Al menos uno de ellos había estado bien empleado, el de Adimanto. Al final había descubierto que apreciaba al corintio. Era un granuja amante de la plata y aún más del oro, y además un consumado actor por el que Frínico y Esquilo se habrían peleado a puñetazos. En cierto modo, se parecía a Temístocles, sólo que sin su grandeza de miras. Mientras pergeñaban el plan, lo había reconocido.
—Mientras me pagues, puedes quedarte tú con la gloria.
Un granuja, sí, pero el tipo de granuja que a Temístocles le gustaba. Un hombre que, una vez aceptado un soborno, se mantendría fiel a su palabra. E igualmente un excelente marinero que ahora, como él, no hacía más que levantar la cabeza y observar el cielo.
—¿Crees que tendremos viento sureste?
La luna llena había alcanzado su cenit. Su faz seguía viéndose borrosa y sólo las estrellas más brillantes titilaban a través de la calima que enturbiaba el aire.
—No lo creo. Lo sé —dijo Temístocles con una seguridad que estaba muy lejos de sentir. Llevaba varios días haciendo sacrificios para propiciarse a Eolo y convencer a sus hijos Noto y Euro de que juntaran sus fuerzas. Confiando en ello, había decidido que los barcos atenienses volverían a llevar tan sólo quince combatientes de cubierta. Sobre las flotas de las demás ciudades no podía decidir.
En ese momento, mientras trataba de escrutar presagios en el cielo, alguien atravesó el perímetro de centinelas que vigilaban para que nadie molestara ni espiara a los generales. Era Arístides, y parecía traer graves noticias. Incluso Euribíades abandonó su mutismo y se incorporó para escucharlas.

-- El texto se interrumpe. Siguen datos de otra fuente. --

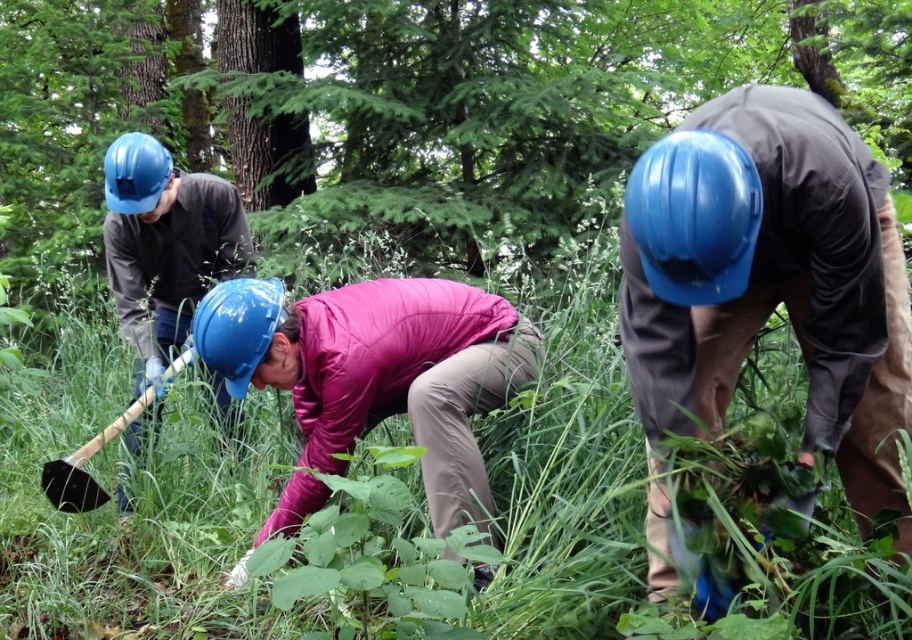 You are standing at the point marked as point (202,323). You want to walk to the nearest person. Which direction should you go?

The nearest person is the woman in the center wearing a vibrant pink jacket and beige pants, so you should walk towards the center of the image.

You are a park ranger assessing the terrain for safety. The green grass at center and the matte blue helmet at left are both in your line of sight. Which object is closer to you?

The green grass at center is closer because it is shorter than the matte blue helmet at left, which is taller and thus further away.

You are a hiker who just arrived at the forest area shown in the image. You need to locate the pink fabric jacket at center and the black plastic shovel at lower left. Based on the scene description, which object is positioned to the right of the other?

The pink fabric jacket at center is to the right of the black plastic shovel at lower left.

—Las imágenes de los Eácidas ya están en su templo —les informó—. Pero mientras regresaba de Egina, han estado a punto de apresarnos.
—Explícate —le dijo Temístocles.
—Ha sido un rato antes de llegar a Cinosura. Era una flota entera que se dirigía hacia el suroeste. Navegaban como fantasmas, sin lámparas y sin hacer apenas ruido. Nos hemos cruzado en su camino, a poco más de dos estadios de su vanguardia. Nos han visto, porque nosotros sí llevábamos luces. Si hubieran querido interceptamos lo habrían conseguido fácilmente. Pero han mantenido su rumbo como si no existiéramos.
—¿Cuántos eran?
—No sabría decírtelo. Navegaban en hilera, con un frente de tres naves, y cuando los dejamos atrás seguían pasando. Podrían ser cien barcos, tal vez más.
—Van a atacar nuestra isla… —dijo Polícrito, el general de Egina.
—No. Cuando lleguen al extremo sur de Salamina cambiarán de rumbo. Se dirigen al estrecho de Mégara. Eso quiere decir que han picado el cebo.
—¿Cebo? ¿De qué estás hablando? —preguntó Arístides.
Pero Temístocles no le respondió. Al parecer, Arístides no sólo había traído en su barco a los Eácidas. Detrás de los guardias había una mujer.
Apolonia.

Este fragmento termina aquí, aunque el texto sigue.